What will be the role of ENISA? Will its mandate be changed?

Since its establishment in 2004 ENISA has been contributing to the overall goal of ensuring a high level of network and information security in the EU.

The Agency works closely together with Members States, EU institutions and the private sector to address, respond to and especially to prevent NIS problems. This includes, among the others, managing pan-European cybersecurity exercises, providing key information on NIS issues, such as the yearly cyber threat landscape report, and training.

The Commission is required to evaluate ENISA by 20 June 2018 in order to assess the possible need to extend or review its mandate, which currently expires in 2020. In view of the current cybersecurity landscape, in particular the increasing number and complexity of cyber-threats and the forthcoming adoption of the Network and Information Security Directive, the Commission aims to advance the evaluation and, subject to its results, present a proposal as soon as possible. The Commission is working to launch the evaluation by the end of this year.

II. The need for a cybersecurity single market

Why is the European Commission proposing market measures related to cybersecurity?

Europe needs high-quality, affordable and interoperable cybersecurity products and solutions. However, the supply of ICT security products and services within the single market remains very fragmented geographically. On the one hand, this makes it difficult for European companies to compete on the national, European and global level; on the other, it reduces the choice of viable and usable cybersecurity technologies that citizens and businesses have access to. No single EU country alone can overcome this fragmentation to help the industry achieve the economies of scale on a European level.

Why would it be relevant to have an EU certification framework for ICT security products?

Certification plays an important role in increasing trust and security in products and services. National initiatives are emerging to set high-level cybersecurity requirements for ICT components on traditional infrastructure, including certification requirements. While these show that the importance of certification is recognised, these bear the risk of creating fragmentation in the single market and of creating interoperability issues. Only in a few Member States are there effective security certification schemes for ICT products. An ICT vendor might therefore need to undergo several certification processes in order to sell in several Member States. It is possible that an ICT product or service designed to fulfil cybersecurity requirements in one Member State would not be considered to fulfil similar requirements in another. This is why the Commission will consider options for an EU ICT security certification framework. 

Why would it be relevant to have an EU labelling scheme for ICT security products?

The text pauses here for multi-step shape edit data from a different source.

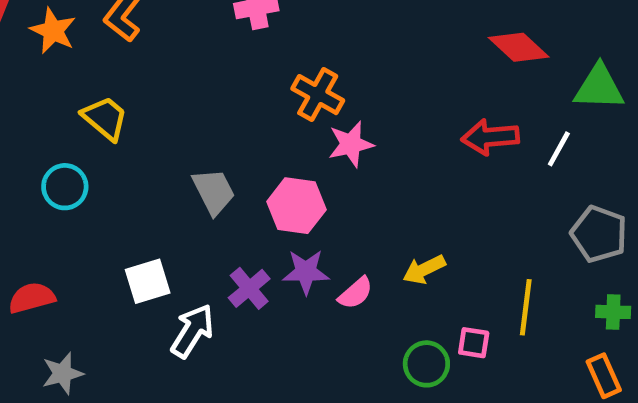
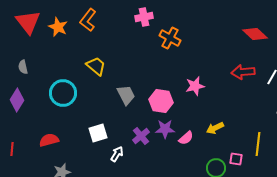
orange cross: (318, 95) -> (170, 38), moved
yellow trapezoid: (105, 118) -> (96, 66), moved
pink star: (351, 144) -> (195, 86), moved
cyan circle: (65, 187) -> (63, 93), size x1.4
white arrow: (192, 331) -> (117, 154), size x0.7

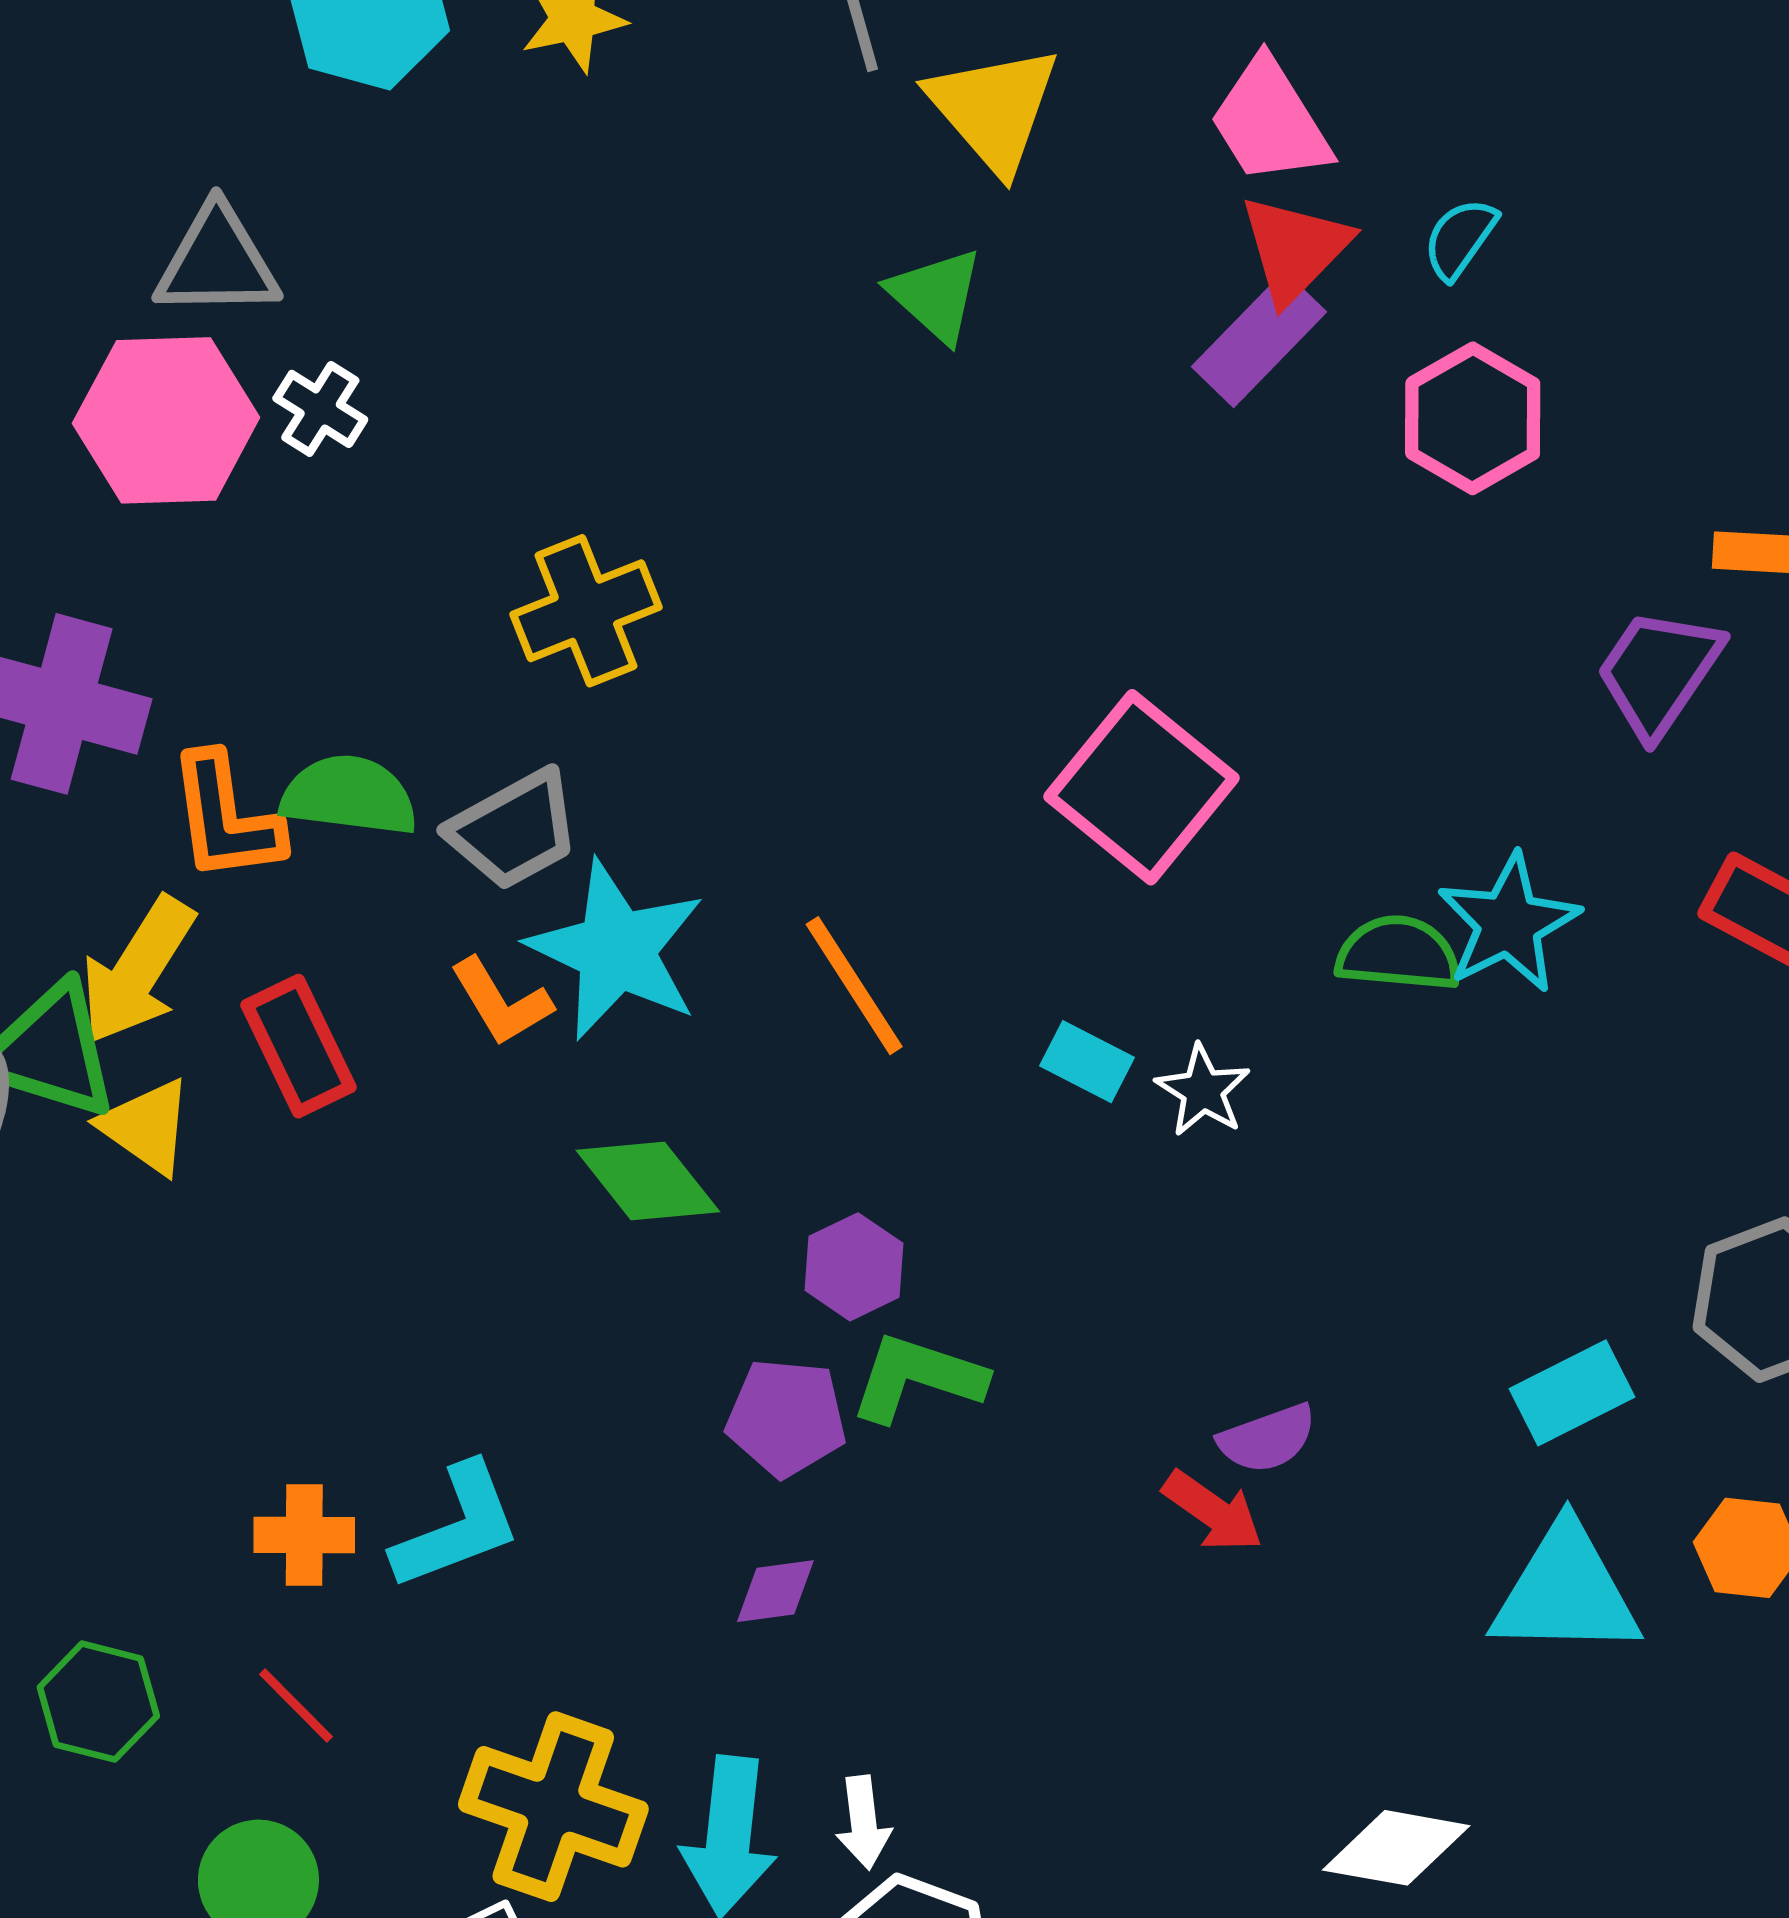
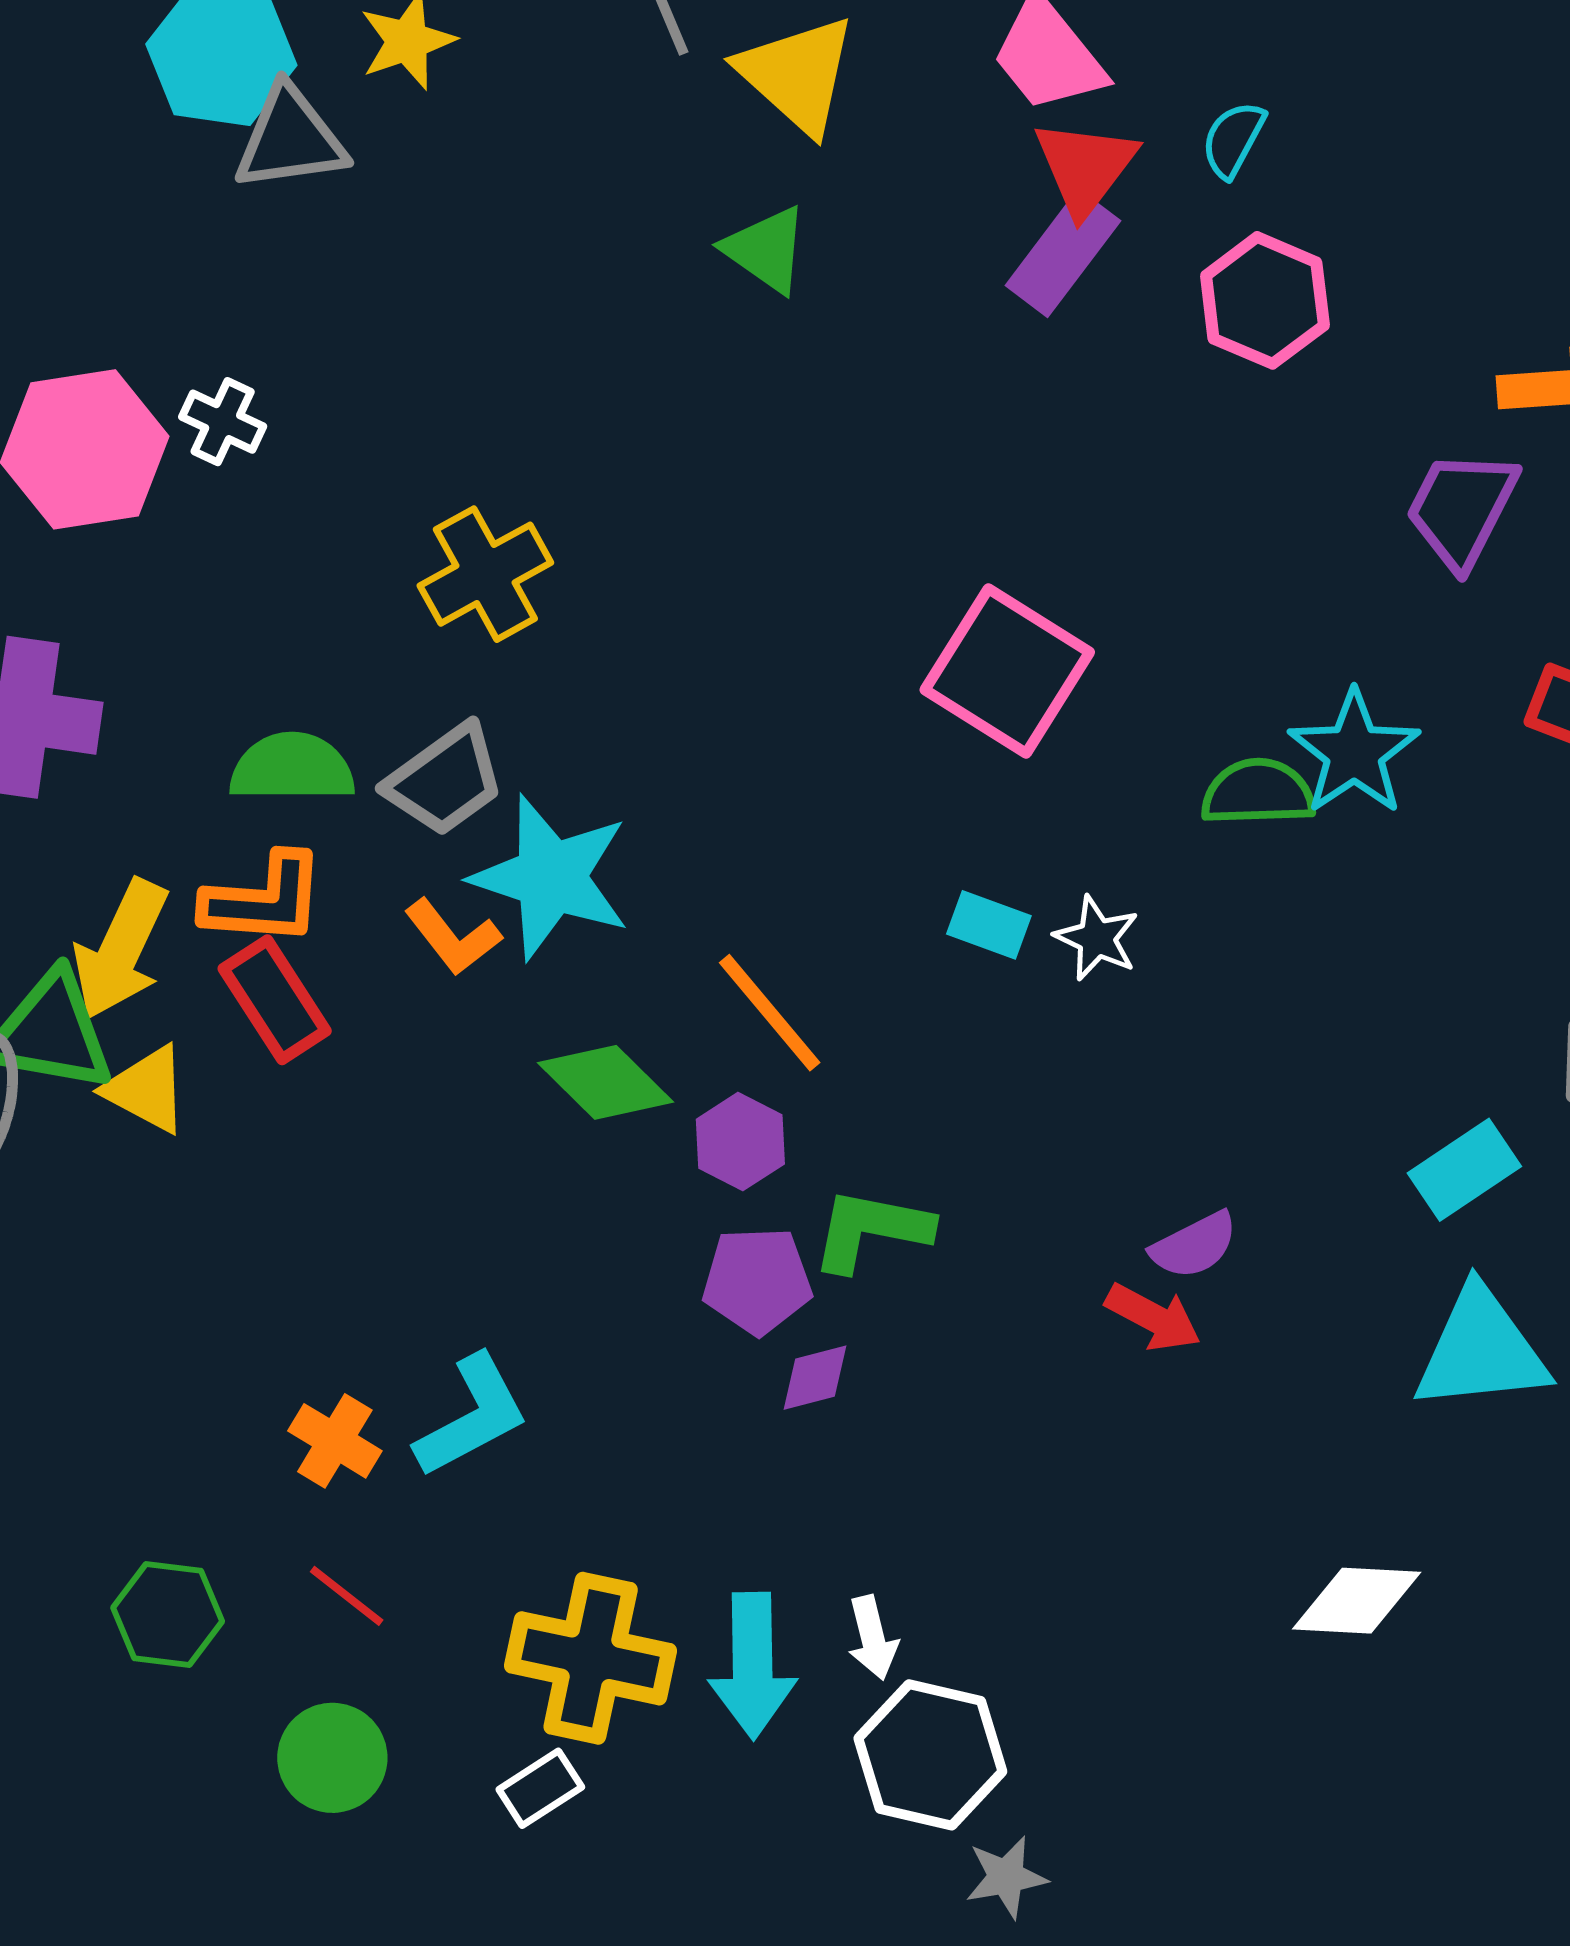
gray triangle: (217, 262) -> (290, 139), moved
orange L-shape: (225, 818) -> (264, 900), moved, turned -71
orange line: (854, 986) -> (770, 1013), moved
purple hexagon: (854, 1267) -> (740, 1142), moved
orange cross: (304, 1535) -> (335, 1441), turned 38
purple diamond: (775, 1591) -> (815, 1378), moved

Labelling might be a useful tool to help users understand the level of cybersecurity of commercial products and increase their competitiveness in the single market and globally. National initiatives have started to emerge in this respect. Therefore, in addition to certification, the Commission will also explore the creation of a European, commercially oriented, voluntary and lightweight labelling scheme for the security of ICT products.

Why do we need more investment in cybersecurity in the EU?

The cybersecurity sector depends a lot on innovative SMEs, and the problems affecting investment in this area weigh heavily on the capacity to develop the European cybersecurity industry. The innovative SMEs in the field are often unable to scale up their operations because of a lack of easily available funding to support them in the early phases of development. Companies also have limited access to venture capital in Europe and their available budget for marketing to improve their visibility, or to deal with different sets of standardisation and compliance requirements, is inadequate. 75% of respondents to the recent public consultation on cybersecurity felt they lacked sufficient access to financial resources to finance cybersecurity projects and initiatives.